DATA LISTING START

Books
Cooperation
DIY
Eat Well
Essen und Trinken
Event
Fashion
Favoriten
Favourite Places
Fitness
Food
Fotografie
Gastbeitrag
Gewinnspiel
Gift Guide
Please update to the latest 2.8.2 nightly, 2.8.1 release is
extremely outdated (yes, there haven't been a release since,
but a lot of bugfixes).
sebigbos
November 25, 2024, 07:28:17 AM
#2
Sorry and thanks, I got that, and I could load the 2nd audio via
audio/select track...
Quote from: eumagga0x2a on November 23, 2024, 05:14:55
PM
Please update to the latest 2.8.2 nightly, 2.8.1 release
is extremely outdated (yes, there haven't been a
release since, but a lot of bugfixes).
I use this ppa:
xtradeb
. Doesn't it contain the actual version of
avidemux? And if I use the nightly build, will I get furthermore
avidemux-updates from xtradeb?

DATA LISTING END
DATA LISTING START

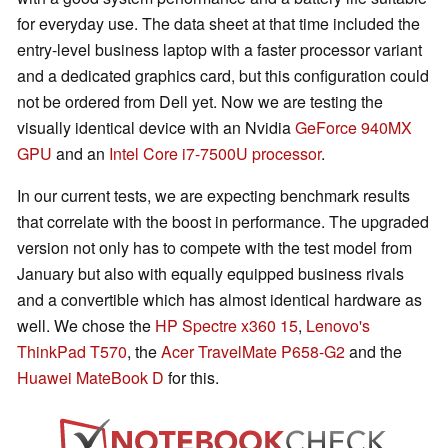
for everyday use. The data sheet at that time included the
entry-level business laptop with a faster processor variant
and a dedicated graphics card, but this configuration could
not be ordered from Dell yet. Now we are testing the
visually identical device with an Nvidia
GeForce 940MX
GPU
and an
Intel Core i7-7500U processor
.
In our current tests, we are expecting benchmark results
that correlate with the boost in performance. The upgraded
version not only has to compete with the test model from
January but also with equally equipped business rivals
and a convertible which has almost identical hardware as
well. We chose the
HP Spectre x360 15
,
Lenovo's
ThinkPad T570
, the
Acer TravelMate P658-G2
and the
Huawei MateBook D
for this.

DATA LISTING END
DATA LISTING START

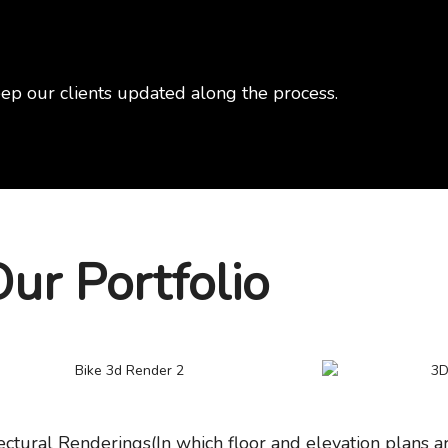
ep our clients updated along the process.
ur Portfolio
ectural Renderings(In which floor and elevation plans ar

DATA LISTING END

WORK TO COMPLETE: From the listing above, pick out every line containing "with".

RESULT FOR THIS TASK:
entry-level business laptop with a faster processor variant
visually identical device with an Nvidia
that correlate with the boost in performance. The upgraded
version not only has to compete with the test model from
January but also with equally equipped business rivals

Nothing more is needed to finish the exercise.